— Думаю, что для вас едва ли может быть интересно услышать повесть моей грустной жизни, — при этом голос его звучал как-то мрачно и угрюмо, а брови сурово сдвигались на его морщинистом лбу. — Те вопиющие несправедливости и страдания, каким меня подвергали жизнь и люди, конечно, вызовут в вас только чувство жалости ко мне, а это чувство для меня столь же ненавистно и оскорбительно, как и самая едкая, самая злобная ирония…
На это все наперебой поспешили выразить ему свое живейшее чувство симпатии, свое горячее сочувствие к его страданиям и уверили его, что все они движимы в данном случае отнюдь не праздным любопытством, но сердечным желанием разделить с ним все горе его прошлой жизни. Доктор и на этот раз сумел затронуть самую слабую струну Каддура, заговорив о том, что его биография представляет для него чисто научный интерес. Это заставило наконец Каддура решиться приступить к повествованию истории своей жизни.
— Вас, вероятно, удивит, — начал он, — если я скажу, что я ваш соотечественник? Правда, я не смею наверное утверждать этого, так как не имею на то достаточно основательных данных. Собственно говоря, я не имею ни настоящей родины, ни человеческого имени. Зовут меня Каддур, но мне смутно помнится, что когда я был маленьким ребенком, меня звали Шарль. Что же касается фамилии моей, то я совсем не помню ее, да, кажется, никогда и не знал и уж, конечно, никогда не узнаю ее. Мою семью, родину и место у родного очага, как бы убог и скромен он ни был, — все это разом отняли у меня в самом начале моей жизни. Но некоторые отдельные обстоятельства, некоторые факты, Бог весть каким путем уцелевшие в моей памяти, случайно пойманные на лету слова, отрывки разговоров, над которыми я потом долго думал, даже само знание французского языка, какое я однажды совершенно случайно открыл в себе, — языка, которого я никогда не изучал, — все это, вместе взятое, заставило меня прийти к тому заключению, что я француз, что в этой славной стране прошли ранние дни моего детства. И я с радостью уцепился за это убеждение, потому что для меня было бы Ужасно думать, что я принадлежу к той же нации, к какой принадлежали мои палачи!

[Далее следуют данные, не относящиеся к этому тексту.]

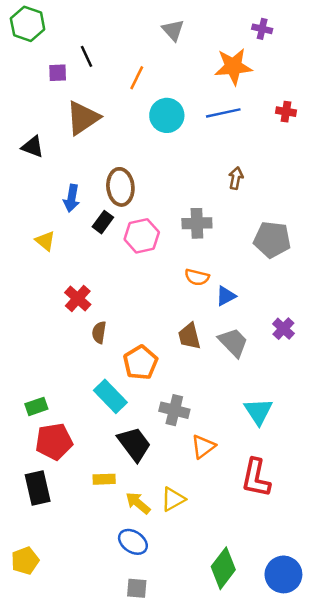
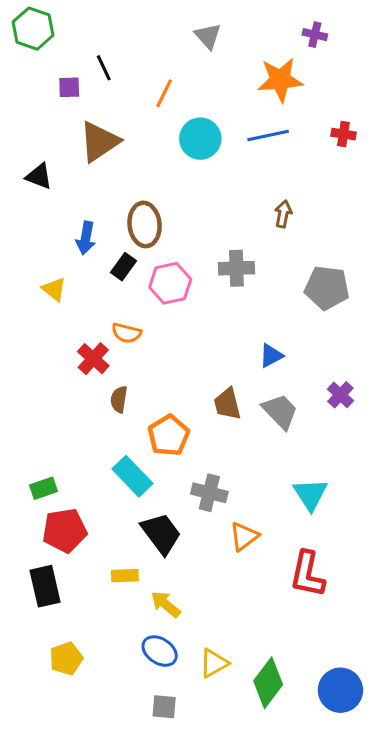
orange semicircle: (197, 277) -> (126, 333), moved
yellow triangle: (173, 499) -> (214, 663), moved
yellow pentagon: (25, 561) -> (66, 659), moved

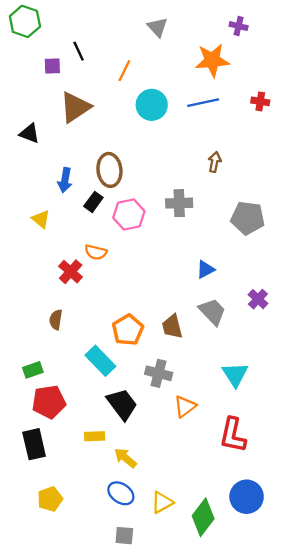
brown semicircle: (119, 399) -> (56, 320), moved
brown trapezoid: (227, 404) -> (172, 326), moved
blue circle: (340, 690) -> (247, 497), moved

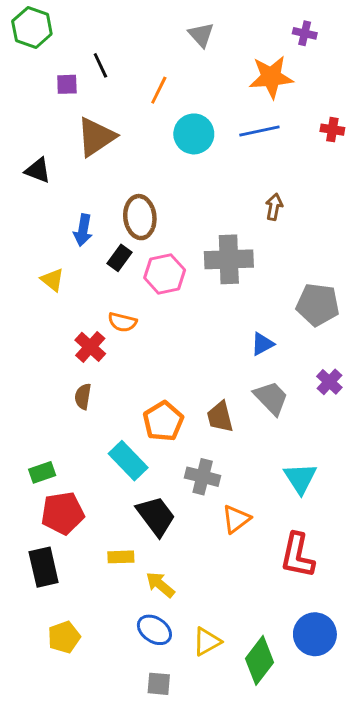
gray cross: (179, 203) -> (229, 259), size x1.4
gray pentagon: (248, 218) -> (318, 305), moved
brown semicircle: (56, 320) -> (83, 396), moved

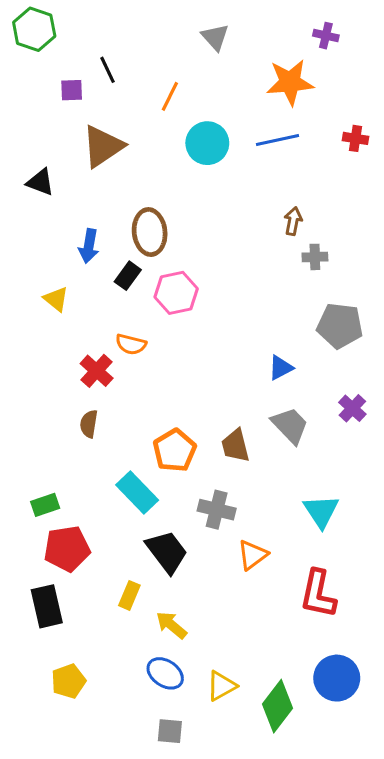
gray cross: (229, 259) -> (315, 257), moved, size x0.5
yellow rectangle: (121, 557) -> (129, 595), turned -65

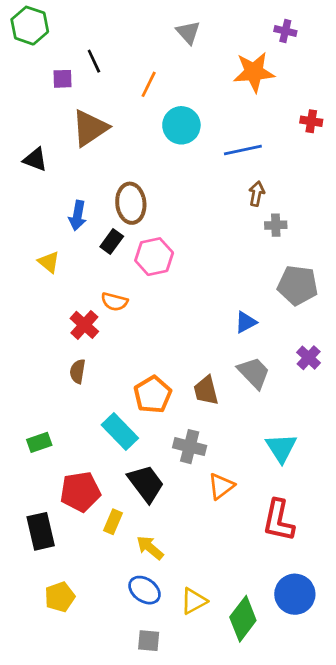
blue line: (277, 140) -> (243, 150), moved
red pentagon: (67, 549) -> (80, 492), moved

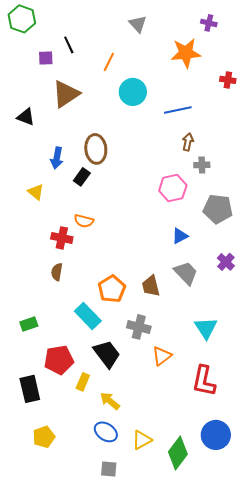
red cross: (311, 121) -> (228, 80), moved
pink hexagon: (154, 257) -> (173, 188), moved
red cross: (84, 325) -> (62, 238), turned -30

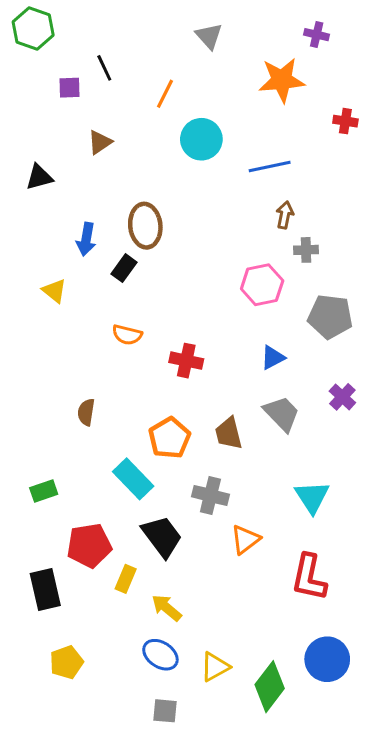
brown triangle: (66, 94) -> (100, 142), size x0.6
black triangle: (26, 117) -> (39, 177), turned -36
red cross: (62, 238) -> (186, 361), moved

— Мне, вероятно, было года три или четыре, когда меня похитили эти негодяи. Родители мои жили в время, как мне помнится, в веселой, живописной деревеньке и, должно быть, были скромные земледельцы. Каждый раз, когда мне, в течение всей моей жизни, приходилось видеть виноградники, я испытывал необъяснимое чувство существа, попавшего в свою родную стихию; я чувствовал в них что-то родное и близкое душе, потому полагаю, что моя семья была или из Бургиньона или из Бордо, или из Лангедока. Как бы там ни было, до только я прекрасно помню, что однажды странствующий цирк заехал к нам в деревню и раскинул невдалеке от нас свою громадную пеструю палатку. Родители мои свели меня на одно из представлений цирка, — и с того момента я ни о чем другом не помышлял, ни о чем не думал и наяву, и во сне, как только о забавных клоунах, блестящих наездниках, дрессированных собачках и красиво оседланных лошадях. И вот, в один прекрасный день, томимый непреодолимым желанием увидеть все это еще раз, я, крадучись, ползком, на четвереньках, пробрался под пеструю холщовую стенку палатки, казавшуюся мне тогда оградой рая. Не прошло десяти минут, как я пробрался туда и с напряженным вниманием наблюдал, как клоуны и канатные плясуны собирали различные принадлежности своего ремесла, очевидно, готовясь к отъезду, как вдруг чья-то тяжелая, громадная рука грузно опустилась на меня, закрыла мне рот, так что я не мог крикнуть, и утащила меня в какой-то темный угол. Здесь я очень долго проплакал и наконец заснул. Когда же я проснулся, то увидел себя в одном из передвижных домиков на колесах, которые так сильно возбуждали мое любопытство, и которым я так дивился, как чему-то невероятному. И вот с тех пор я сделался против воли принадлежностью этой труппы странствующих артистов, и в течение долгих, мучительных пятнадцати лет мне было суждено оставаться покорной, безответной вещью в руках владельца цирка.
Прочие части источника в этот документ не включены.